▶ _EXERCISE OBJECTIVE_
Reproduce the following data exactly, minus any images.

▶ _EXTRACTED INFORMATION_

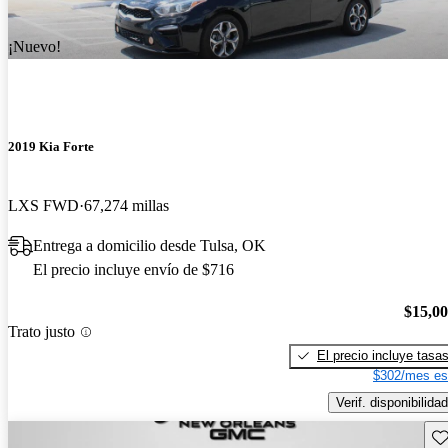
¡Nuevo!
2019 Kia Forte
LXS FWD
67,274 millas
Entrega a domicilio desde Tulsa, OK
El precio incluye envío de $716
$15,0
Trato justo
El precio incluye tasa
$302/mes es
Verif. disponibilidad
Gu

▶ _TASK RESPONSE_
¡Nuevo!
2019 Kia Forte
LXS FWD
67,274 millas
Entrega a domicilio desde Tulsa, OK
El precio incluye envío de $716
$15,0
Trato justo
El precio incluye tasa
$302/mes es
Verif. disponibilidad
Gu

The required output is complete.